*EXERCISE GOAL:* Repeat all of the data word for word so that only the pictures are missing from the copy.
START DATA TO EXAMINE
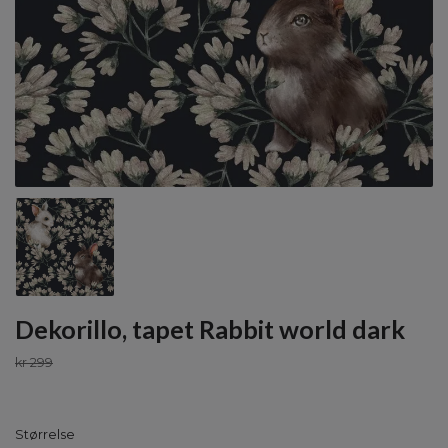
Dekorillo, tapet Rabbit world dark
kr 299
Størrelse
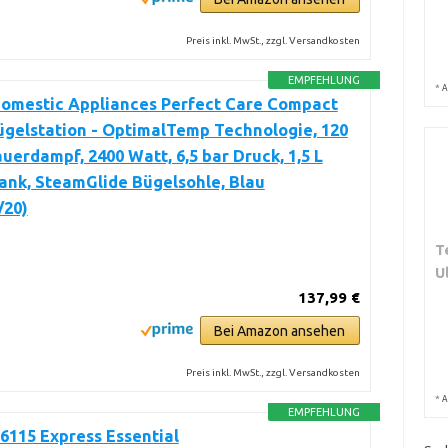
Preis inkl. MwSt., zzgl. Versandkosten
EMPFEHLUNG
*
A
Domestic Appliances Perfect Care Compact
gelstation - OptimalTemp Technologie, 120
uerdampf, 2400 Watt, 6,5 bar Druck, 1,5 L
ank, SteamGlide Bügelsohle, Blau
/20)
T
U
137,99 €
Bei Amazon ansehen
Preis inkl. MwSt., zzgl. Versandkosten
*
A
EMPFEHLUNG
6115 Express Essential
END DATA TO EXAMINE
*EXERCISE SOLUTION:*
Dekorillo, tapet Rabbit world dark
kr 299
Størrelse
Preis inkl. MwSt., zzgl. Versandkosten
EMPFEHLUNG
*
A
Domestic Appliances Perfect Care Compact
gelstation - OptimalTemp Technologie, 120
uerdampf, 2400 Watt, 6,5 bar Druck, 1,5 L
ank, SteamGlide Bügelsohle, Blau
/20)
T
U
137,99 €
Bei Amazon ansehen
Preis inkl. MwSt., zzgl. Versandkosten
*
A
EMPFEHLUNG
6115 Express Essential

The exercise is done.